Hash tables are a combination of array and linked lists.

You allocate an array of suitable size, for example 4096. You hash the key to a value between 0 and 4095 and use this as the index into the array. The value of the array is a linked list of elements with the same hash value, which you scan to find the element of interest.

You need a hash table size so there are a few (up to 10 to 50) elements in the linked list. The hash function needs to produce a wide spread of values. Having a hash function which returned one value, means you would have one long linked list.

Binary trees

Binary trees are an efficient way of storing data. If there are any updates, you need to latch the tree while updates are made, which may slow down multi threaded programs.

Each node of a tree has 4 parts

The value of this node such as “COLIN PAICE”
A pointer to a node for values less than “COLIN PAICE”
A pointer to a node for values greater than “COLIN PAICE”
A pointer to the data record for this node.

If the tree is balanced the number of steps from the start of the tree to the element of interest is approximately the same for all elements.

If you add lots of elements you can get an unbalanced tree where the tree looks like a flag pole – rather than an apple tree. In this case you need to rebalanced the tree.

You do not need to worry about the size of the tree because it will grow as more elements are added.

If you rebalance the tree, this will require a latch on the tree, and the rebalancing could be expensive.

There are C run time functions such as tsearch which walks the tree and if the element exists in the tree, it returns the node. If it did not exist in the tree, it adds to the free, and returns the value.
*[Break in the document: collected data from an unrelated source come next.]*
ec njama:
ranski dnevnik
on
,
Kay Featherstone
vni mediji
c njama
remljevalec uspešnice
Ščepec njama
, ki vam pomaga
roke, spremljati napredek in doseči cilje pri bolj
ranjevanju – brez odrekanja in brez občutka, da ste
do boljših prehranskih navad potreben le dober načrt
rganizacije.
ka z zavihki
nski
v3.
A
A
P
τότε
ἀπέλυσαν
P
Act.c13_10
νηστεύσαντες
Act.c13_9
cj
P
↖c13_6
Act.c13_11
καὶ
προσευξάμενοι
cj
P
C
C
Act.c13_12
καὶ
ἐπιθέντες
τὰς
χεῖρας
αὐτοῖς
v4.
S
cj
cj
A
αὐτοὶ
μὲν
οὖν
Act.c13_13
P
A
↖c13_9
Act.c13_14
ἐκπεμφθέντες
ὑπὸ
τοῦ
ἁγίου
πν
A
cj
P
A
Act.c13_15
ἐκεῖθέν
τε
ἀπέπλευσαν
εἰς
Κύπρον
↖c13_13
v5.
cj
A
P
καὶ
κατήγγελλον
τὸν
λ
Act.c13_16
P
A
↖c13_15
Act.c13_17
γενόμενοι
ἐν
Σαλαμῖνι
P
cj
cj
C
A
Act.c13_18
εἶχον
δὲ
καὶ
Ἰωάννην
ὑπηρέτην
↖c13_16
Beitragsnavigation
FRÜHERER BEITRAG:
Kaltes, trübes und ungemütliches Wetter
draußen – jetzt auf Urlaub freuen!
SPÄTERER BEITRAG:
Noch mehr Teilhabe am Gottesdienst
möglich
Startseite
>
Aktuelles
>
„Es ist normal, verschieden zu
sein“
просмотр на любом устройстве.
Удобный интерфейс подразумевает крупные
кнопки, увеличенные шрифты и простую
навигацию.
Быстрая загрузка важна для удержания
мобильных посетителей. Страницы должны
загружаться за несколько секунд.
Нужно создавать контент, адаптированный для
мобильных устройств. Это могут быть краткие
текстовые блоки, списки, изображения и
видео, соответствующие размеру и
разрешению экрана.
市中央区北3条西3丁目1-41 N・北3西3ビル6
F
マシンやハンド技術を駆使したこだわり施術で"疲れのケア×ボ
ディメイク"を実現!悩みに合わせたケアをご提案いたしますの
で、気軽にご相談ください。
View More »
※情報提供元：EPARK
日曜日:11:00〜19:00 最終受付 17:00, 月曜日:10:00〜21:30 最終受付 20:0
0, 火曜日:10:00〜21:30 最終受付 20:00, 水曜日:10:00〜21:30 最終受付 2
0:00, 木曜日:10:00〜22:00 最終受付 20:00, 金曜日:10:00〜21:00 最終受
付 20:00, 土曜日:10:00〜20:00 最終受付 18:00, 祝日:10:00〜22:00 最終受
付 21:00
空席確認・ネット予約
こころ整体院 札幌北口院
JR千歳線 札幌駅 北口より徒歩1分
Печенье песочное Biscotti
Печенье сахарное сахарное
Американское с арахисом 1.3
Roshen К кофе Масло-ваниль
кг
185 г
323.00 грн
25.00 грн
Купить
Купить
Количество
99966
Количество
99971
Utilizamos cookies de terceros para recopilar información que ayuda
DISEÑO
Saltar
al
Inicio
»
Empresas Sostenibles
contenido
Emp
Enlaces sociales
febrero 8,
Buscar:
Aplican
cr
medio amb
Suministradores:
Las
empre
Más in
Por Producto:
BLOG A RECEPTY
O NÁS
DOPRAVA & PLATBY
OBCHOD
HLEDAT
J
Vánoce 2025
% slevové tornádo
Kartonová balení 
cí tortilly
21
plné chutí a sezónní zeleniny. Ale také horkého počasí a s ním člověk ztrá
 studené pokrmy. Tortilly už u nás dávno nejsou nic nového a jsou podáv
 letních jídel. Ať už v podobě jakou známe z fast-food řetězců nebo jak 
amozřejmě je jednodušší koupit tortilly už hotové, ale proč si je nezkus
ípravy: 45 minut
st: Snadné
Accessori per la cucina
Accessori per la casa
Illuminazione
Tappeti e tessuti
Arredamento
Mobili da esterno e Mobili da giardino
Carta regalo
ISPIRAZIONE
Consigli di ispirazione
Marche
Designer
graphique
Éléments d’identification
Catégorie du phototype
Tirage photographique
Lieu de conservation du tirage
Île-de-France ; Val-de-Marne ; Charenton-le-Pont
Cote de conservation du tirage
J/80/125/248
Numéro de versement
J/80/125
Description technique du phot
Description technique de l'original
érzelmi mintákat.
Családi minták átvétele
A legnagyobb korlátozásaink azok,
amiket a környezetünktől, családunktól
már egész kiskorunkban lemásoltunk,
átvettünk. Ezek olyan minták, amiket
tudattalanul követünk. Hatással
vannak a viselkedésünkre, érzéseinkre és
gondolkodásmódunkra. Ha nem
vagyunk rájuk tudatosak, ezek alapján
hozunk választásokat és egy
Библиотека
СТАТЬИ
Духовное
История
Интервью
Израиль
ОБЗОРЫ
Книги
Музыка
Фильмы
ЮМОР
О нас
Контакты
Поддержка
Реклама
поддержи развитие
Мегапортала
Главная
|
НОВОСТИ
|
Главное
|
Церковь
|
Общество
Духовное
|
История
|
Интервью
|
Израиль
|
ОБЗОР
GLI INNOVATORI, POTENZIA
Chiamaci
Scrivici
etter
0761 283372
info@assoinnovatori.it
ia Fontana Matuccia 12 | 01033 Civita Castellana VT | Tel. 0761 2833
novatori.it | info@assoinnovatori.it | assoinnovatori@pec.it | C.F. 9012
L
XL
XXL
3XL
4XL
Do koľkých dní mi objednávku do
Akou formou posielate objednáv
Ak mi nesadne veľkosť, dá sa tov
This is not trivial to code – (but is much easier than coding a tree yourself).

You need to latch the tree when using multiple threads, which can slow down your access.

Optimising your code

Take the scenario where you write an application which is executed a 1000 times a second.

int myfunc(char * name, int cost, int discount)
{
  printf(“Values passed to myfunc %s cost discount" i\n”,name,cost,discount);
  rc= dosomething()  
  rc = 0;
  printf(“exit from myfunc %i\n”,rc);
  return rc;
}

Note: This is based on a real example, I went to a customer to help with a performance problem, and found the top user was printf() – printing out logging information. They commented this code out in all of their functions and it went 5 times faster

You can make this go faster by having a flag you set to produce trace output, so

if (global.trace ) 
    printf(“Values passed to myfunc %s cost discount" i\n”,name,cost,discount);

You could to the same for the exit printf, but you may want to be more subtle, and use

if (global.traceNZonexit  && rc != 0)
   printf(“exit from myfunc %i\n”,rc);

This is useful when the return code is 0 most of the time. It is useful if someone reports problems with the application – and you can say “there is a message access-denied” at the time of your problem.

FILE * hFILE = 0;
for ( I = 0;i < 100;i ++)
    /* create a buffer with our data in it */
    lenData =  sprintf(buffer,”userid %s, parm %s\n”, getid(), inputparm); 
    error = ….()
    if (error > 0)
    {
     hFILE = fopen(“outputfile”,”a);
     fwrite(buffer,1,lenData,fFile)
     fclose(hFile)
    }
…
}

This can be improved

by moving the getid() out of the loop – it does not change within the loop
move the lenData = sprintf.. within the error loop.
change the error loop

{
  ... 
  if (error > 0)
  {
     if (hFile == 0 )
     {  
        hFILE = fopen(“outputfile”,”a”);
        pUserid = strdup(getuserid());  
     } 
     fwrite(buffer,1,lenData,fFile)     
  }
...
}
if (hFile > 0) 
   fclose(hFile);

You can take this further, and have the file handle passed in to the function, so it is only opened once, rather than every time the function is invoked.

main()
{
   struct {FILE * hFile
      …
    } threadBlock
   for(i=1,i<9999,i++)
   myprog(&threadBlock..}
   if (threadBlock →hFile != 0 )fclose(theadBlock → hFile);
   }
}
// subroutine
   myprog(threadblock * pt....){
...

  if (error > 0)
  {
     if (pt -> hFile == 0 )
     {  
        pt -> hFile= fopen(“outputfile”,”a”);       
     } 
     fwrite(buffer,1,lenData,pt -> hFile)
  }

Note: If this is a long running “production” system you may want to open the file as part of application startup to ensure the file can be opened etc, rather than find this out two days later.